__ASSIGNMENT__.
Only the lines below between the ones containing "Jacksonville, North Carolina" and "Camp Lejeune, North Carolina", inclusive, are to be reproduced, each exactly as it stands.

__INPUT__.
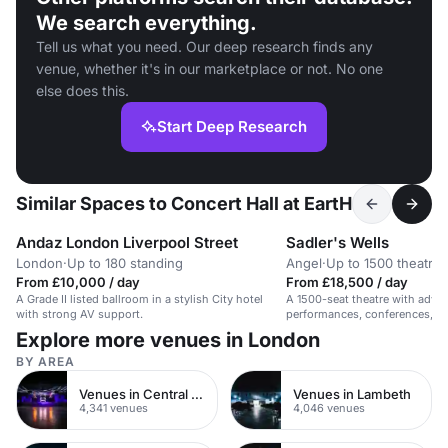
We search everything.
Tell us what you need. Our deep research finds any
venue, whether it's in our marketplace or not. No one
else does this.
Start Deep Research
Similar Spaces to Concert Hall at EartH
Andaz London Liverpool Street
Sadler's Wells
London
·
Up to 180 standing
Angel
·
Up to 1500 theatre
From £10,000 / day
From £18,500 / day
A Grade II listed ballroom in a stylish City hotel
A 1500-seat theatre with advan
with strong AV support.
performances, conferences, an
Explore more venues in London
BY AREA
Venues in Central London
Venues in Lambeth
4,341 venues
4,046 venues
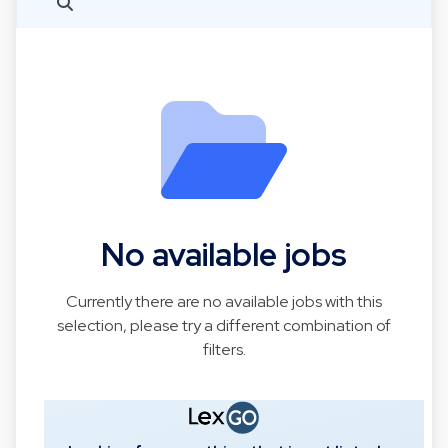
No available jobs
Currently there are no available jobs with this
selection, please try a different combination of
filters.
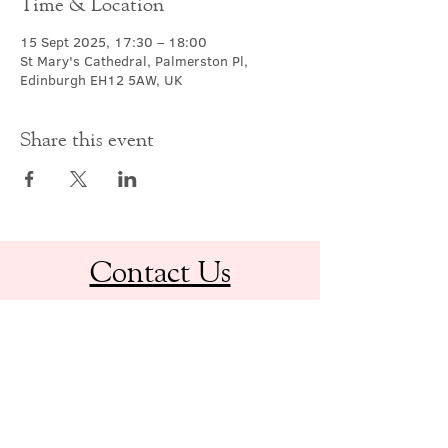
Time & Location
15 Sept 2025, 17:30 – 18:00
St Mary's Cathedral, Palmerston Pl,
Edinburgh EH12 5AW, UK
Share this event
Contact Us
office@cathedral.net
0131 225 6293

--

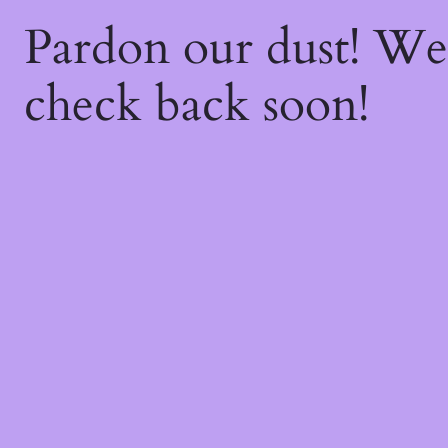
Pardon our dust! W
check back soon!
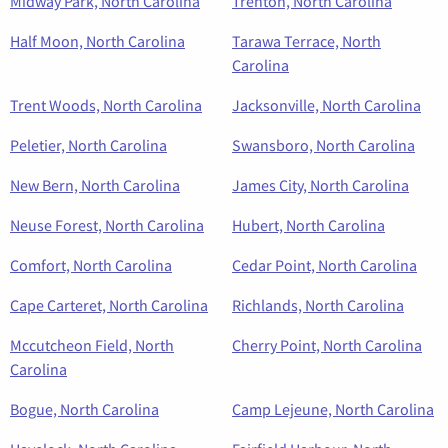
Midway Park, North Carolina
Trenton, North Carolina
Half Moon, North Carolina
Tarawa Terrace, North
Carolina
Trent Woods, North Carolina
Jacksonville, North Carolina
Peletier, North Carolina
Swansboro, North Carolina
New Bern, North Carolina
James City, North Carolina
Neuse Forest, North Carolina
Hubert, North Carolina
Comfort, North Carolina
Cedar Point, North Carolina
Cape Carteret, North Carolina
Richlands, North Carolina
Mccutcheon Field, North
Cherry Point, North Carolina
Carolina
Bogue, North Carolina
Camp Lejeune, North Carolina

---

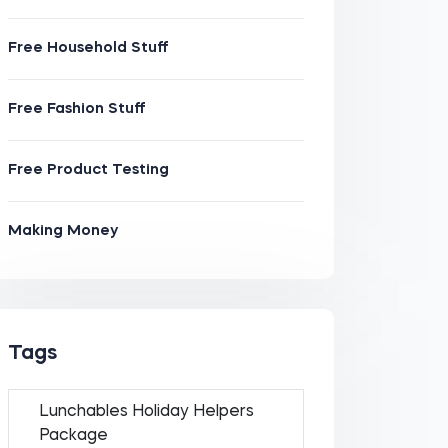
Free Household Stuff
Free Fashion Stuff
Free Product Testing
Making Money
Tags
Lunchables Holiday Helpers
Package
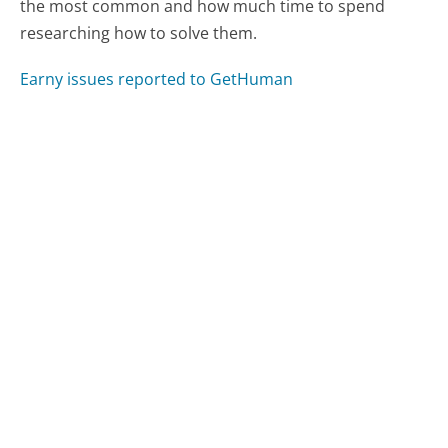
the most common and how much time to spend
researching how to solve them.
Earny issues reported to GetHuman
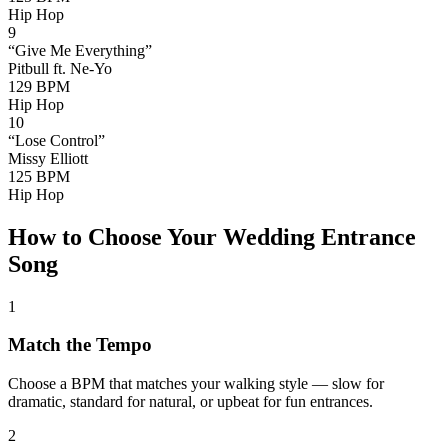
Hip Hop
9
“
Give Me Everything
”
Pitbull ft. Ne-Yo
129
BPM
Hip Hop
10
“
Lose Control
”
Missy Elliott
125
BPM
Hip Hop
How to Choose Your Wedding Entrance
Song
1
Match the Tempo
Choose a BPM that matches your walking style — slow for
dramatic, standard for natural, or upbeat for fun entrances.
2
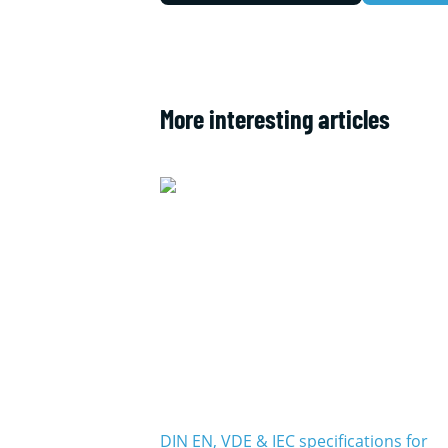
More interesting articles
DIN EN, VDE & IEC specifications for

__THE ANSWER__.
Jacksonville, North Carolina
Peletier, North Carolina
Swansboro, North Carolina
New Bern, North Carolina
James City, North Carolina
Neuse Forest, North Carolina
Hubert, North Carolina
Comfort, North Carolina
Cedar Point, North Carolina
Cape Carteret, North Carolina
Richlands, North Carolina
Mccutcheon Field, North
Cherry Point, North Carolina
Carolina
Bogue, North Carolina
Camp Lejeune, North Carolina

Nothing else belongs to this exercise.